Also, wenn du meinst, dass ich mit dem günstigsten Modell auch gut wegkomme, dann muss ich mir das wirklich nochmal überlegen, auch wenn das langsamer ist. Wobei mich die Akkulaufzeit des R3 schon beeindruckt.

Wegen dem P/L-Verhältnis, ich denke, wenn man ein gutes P/L-Verhältnis will, dann kann man sich einen Desktop kaufen, den ich ja schon habe, deshalb geht es mir ja um etwas möglichst kleines, was man auch ma mit in die Schule etc. mitnehmen kann.   

@ All:
Fals jemand schon das neue mit nem i5 hat, wäre ich sehr an Erfahrungn mit dem Book interessiert.

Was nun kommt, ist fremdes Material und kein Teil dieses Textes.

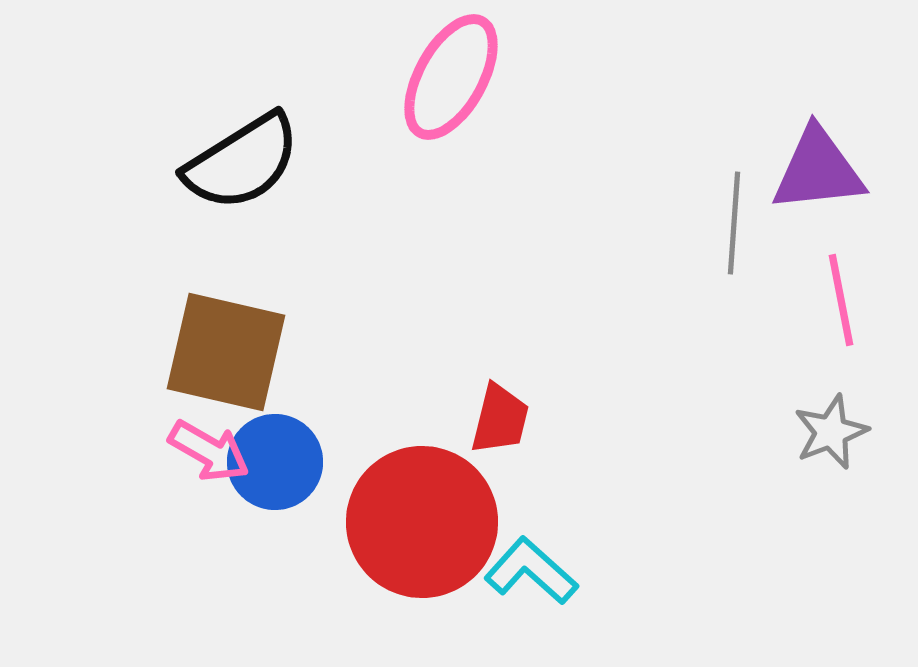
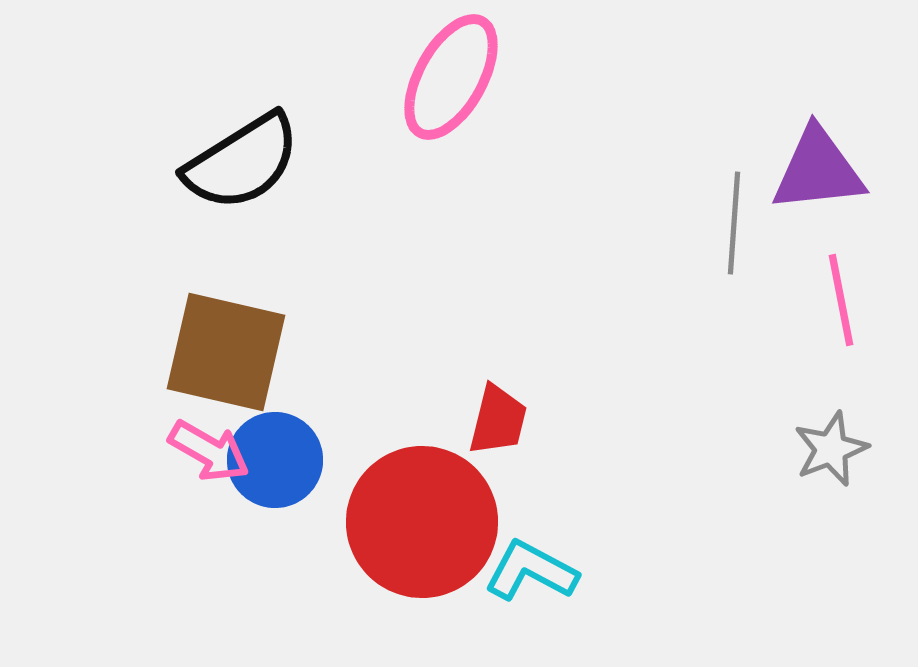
red trapezoid: moved 2 px left, 1 px down
gray star: moved 17 px down
blue circle: moved 2 px up
cyan L-shape: rotated 14 degrees counterclockwise
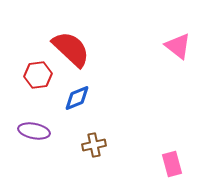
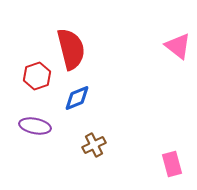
red semicircle: rotated 33 degrees clockwise
red hexagon: moved 1 px left, 1 px down; rotated 12 degrees counterclockwise
purple ellipse: moved 1 px right, 5 px up
brown cross: rotated 15 degrees counterclockwise
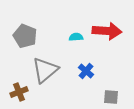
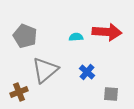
red arrow: moved 1 px down
blue cross: moved 1 px right, 1 px down
gray square: moved 3 px up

Berichte mit i7 findet man ja genug, aber nichts mit i5.

lg aus dem ab Montag sonnigen Bremen
Einrudelgurken


----------



## einrudelgurken (27. Juni 2011)

Moin, 
es wird jetzt das m11x R3 werden mit folgender Konfig:
Nebula Red
i7 Prozessor
4gb RAM
320gb HDD
aufgerüstetes WLAN 
2gb gt540m 

Durch diverse Rabattaktionen kostet es dann nur noch 1047€ also weniger als die Basisversion 

Muss allerdings noch etwas warten, da ich es zum B-Day bekomme und der ist erst im August. Wenn ich dann Zeit habe mache ich auch gerne ein kleines Review.


----------



## Superwip (27. Juni 2011)

*AW: Suche kleines Notebook für LAN und unterwegs...*

Na hoffentlich gibt es die Rabattaktionen im August auch noch...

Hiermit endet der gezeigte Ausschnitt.